To optimize you could keep a list of iterators to where you are in each previous state-list. Here's some pseudo-code for that:
typedef std::list<std::pair<unsigned long, Action> > StateList;
std::list<StateList::iterator> stateIteratorList;
//
foreach(it in stateIteratorList)
{
if(it->first == currentFrame)
{
performAction(it->second);
++it;
}
}
I hope you get the idea...
Separate threads would simply complicate the matter greatly, this way you get the same result every time, which you cannot guarantee by using separate threads (can't really see how that would be implemented) or a non-fixed time-step game loop.
When it comes to graphics API, I'd go with SDL as it's probably the easiest thing to get you started. You can always use OpenGL from SDL later on if you want to go 3D.
This sounds very similar to Braid. You really don't want parallel processing for this - parallel programming is hard, and for something like this, performance should not be an issue.
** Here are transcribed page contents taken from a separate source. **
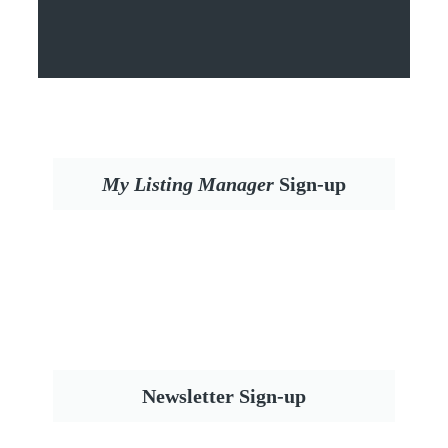
My Listing Manager
Sign-up
Newsletter Sign-up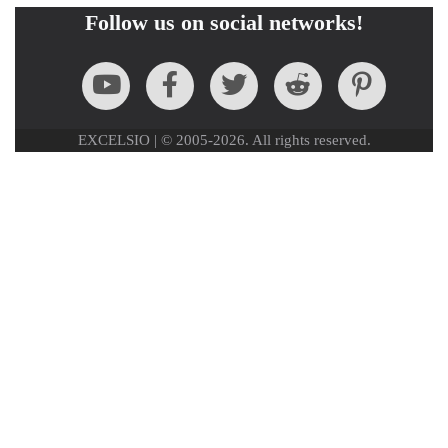
Follow us on social networks!
EXCELSIO | © 2005-2026. All rights reserved.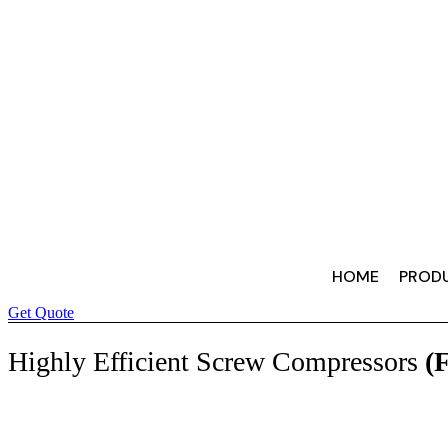
HOME
PROD
Get Quote
Highly Efficient Screw Compressors
(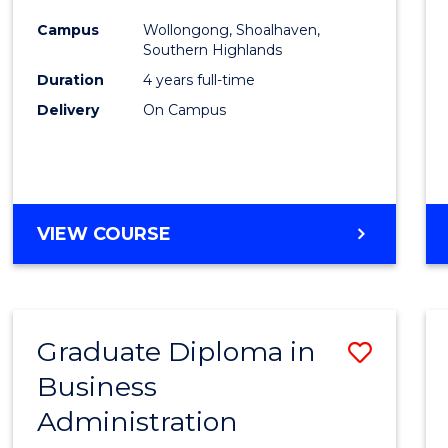
Medic
Campus
Wollongong, Shoalhaven,
to
Southern Highlands
Cours
Duration
4 years full-time
Delivery
On Campus
Favour
DOCTOR
VIEW COURSE
OF
MEDICINE
Graduate Diploma in
Save
Business
Gradu
Administration
Diplo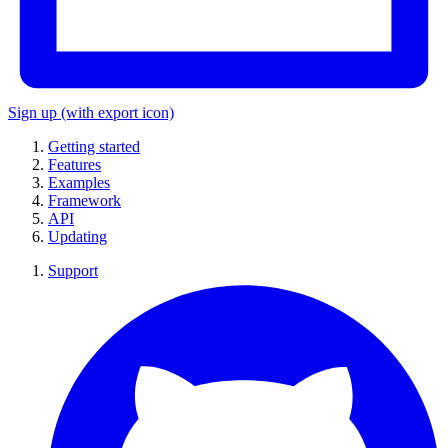
Sign up
(with export icon)
Getting started
Features
Examples
Framework
API
Updating
Support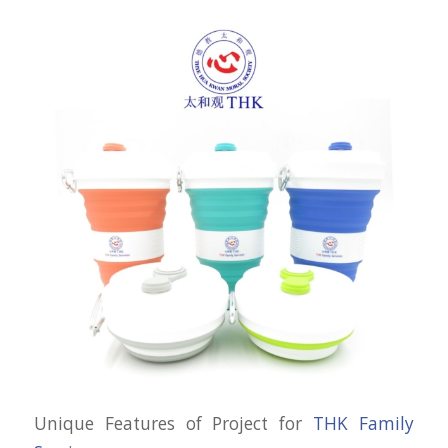
Unique Features of Project for
THK Family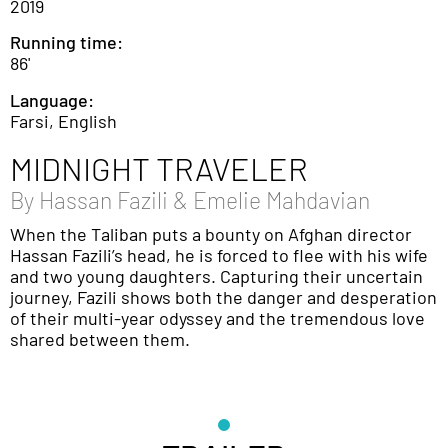
2019
Running time:
86'
Language:
Farsi, English
MIDNIGHT TRAVELER
By
Hassan Fazili & Emelie Mahdavian
When the Taliban puts a bounty on Afghan director
Hassan Fazili’s head, he is forced to flee with his wife
and two young daughters. Capturing their uncertain
journey, Fazili shows both the danger and desperation
of their multi-year odyssey and the tremendous love
shared between them.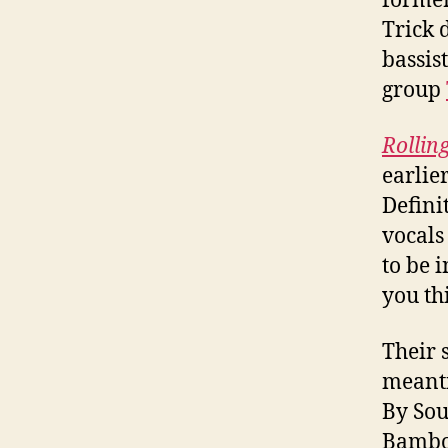
former
Trick 
bassis
group
Rollin
earlie
Defini
vocals
to be 
you th
Their s
meanti
By Sou
Bamboo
Since the game state vector will grow very quickly (probably on the order of several kilobytes per second, depending on the frame rate and how much data you store), you don't want a linked list, which has a lot of overhead in terms of space (and can introduce big performance penalties due to cache misses if it is laid out poorly). For each parallel timeline, you want a vector data structure. You can store each parallel timeline in a linked list. Each timeline knows at what time it began.
To run the game, you iterate through all active timelines and perform one frame's worth of actions from each of them in lockstep. No need for parallel processing.
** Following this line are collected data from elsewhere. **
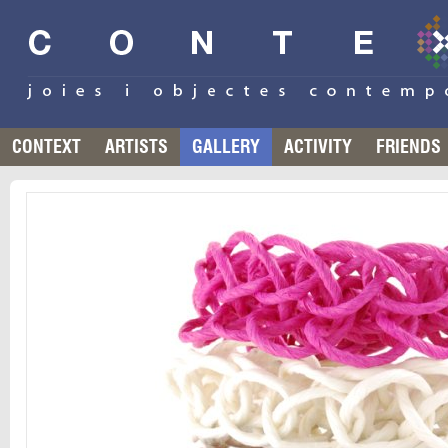
CONTEXT
ARTISTS
GALLERY
ACTIVITY
FRIENDS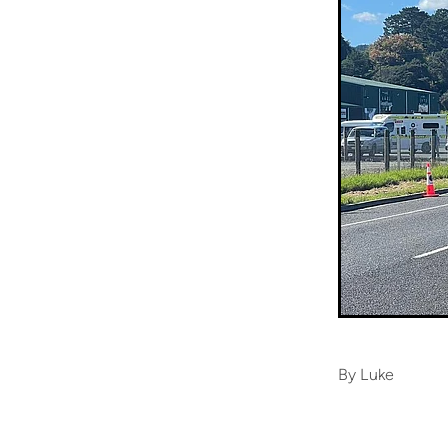
By
Luke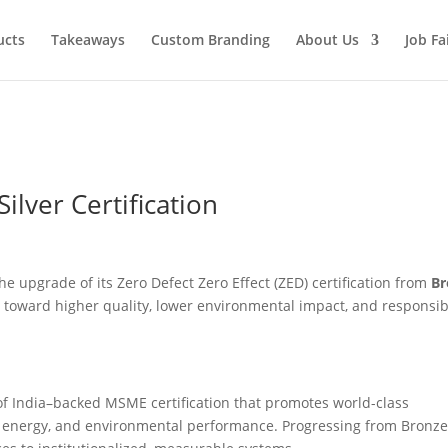
ucts
Takeaways
Custom Branding
About Us
Job Fa
ilver Certification
he upgrade of its Zero Defect Zero Effect (ZED) certification from
Br
ey toward higher quality, lower environmental impact, and responsib
 of India–backed MSME certification that promotes world-class
y, energy, and environmental performance. Progressing from Bronze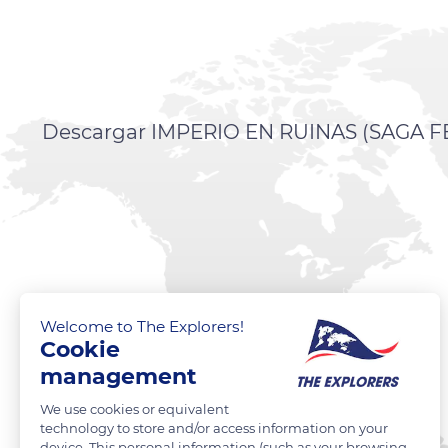
Descargar IMPERIO EN RUINAS (SAGA FEN
Welcome to The Explorers!
Cookie
management
We use cookies or equivalent
technology to store and/or access information on your
device. This personal information (such as your browsing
I have played this game before. I don't necessarily think parallel processing is the way to go. You have shared objects in the game (levers, boxes, elevators, etc) that will need to be shared between processes, possibly with every delta, thereby reducing the effectiveness of the parallelism.
I would personally just keep a list of actions, then for each subsequent iteration start interleaving them together. For example, if the list is in the format of <[iteration.action]> then the 3rd time thru would execute actions 1.1, 2.1, 3.1, 1.2, 2.2, 3.3, etc.
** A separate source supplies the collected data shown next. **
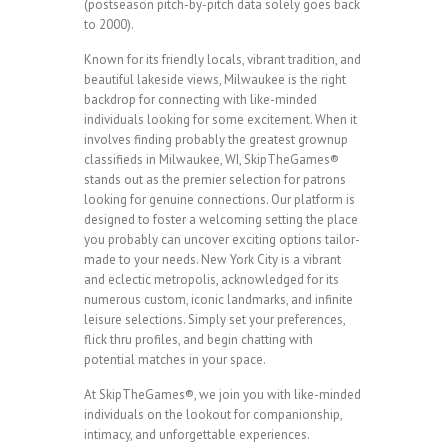
(postseason pitch-by-pitch data solely goes back
to 2000).
Known for its friendly locals, vibrant tradition, and
beautiful lakeside views, Milwaukee is the right
backdrop for connecting with like-minded
individuals looking for some excitement. When it
involves finding probably the greatest grownup
classifieds in Milwaukee, WI, SkipTheGames®
stands out as the premier selection for patrons
looking for genuine connections. Our platform is
designed to foster a welcoming setting the place
you probably can uncover exciting options tailor-
made to your needs. New York City is a vibrant
and eclectic metropolis, acknowledged for its
numerous custom, iconic landmarks, and infinite
leisure selections. Simply set your preferences,
flick thru profiles, and begin chatting with
potential matches in your space.
At SkipTheGames®, we join you with like-minded
individuals on the lookout for companionship,
intimacy, and unforgettable experiences.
After briefly glossing over the description, I think you have the right idea, I would have a state object that holds the state data, and place this into a linked list...I don't think you need parallel threads...
as far as the graphics API, I have only used opengl, and can say that it is pretty powerful and has a good C / C++ API, opengl would also be more cross platform as you can use the messa library on *Nix computers.
A very interesting game idea. I think you are right that parrellel computing would be benefical to this design, but no more then any other high resource program.
The question is a bit ambigous. I see that you are going to write this in C++ but what OS are you coding it for? Do you intend on it being cross platform and what kind of graphics would you like, ie 3D, 2D, high end, web based.
So basically we need a lot more information.
Parallel processing isn't the answer. You should simply "record" the players actions then play them back for the "previous actions"
So you create a vector (singly linked list) of vectors that holds the actions. Simply store the frame number that the action was taken (or the delta) and complete that action on the "dummy bot" that represents the player during that particular instance. You simply loop through the states and trigger them one after another.
You get a side effect of easily "breaking" the game when a state paradox happens simply because the next action fails.
Unless you're desperate to use C++ for your own education, you should definitely look at XNA for your game & graphics framework (it uses C#). It's completely free, it does a lot of things for you, and soon you'll be able to sell your game on Xbox Live.
To answer your main question, nothing that you can already do in Flash would ever need to use more than one thread. Just store a list of positions in an array and loop through with a different offset for each robot.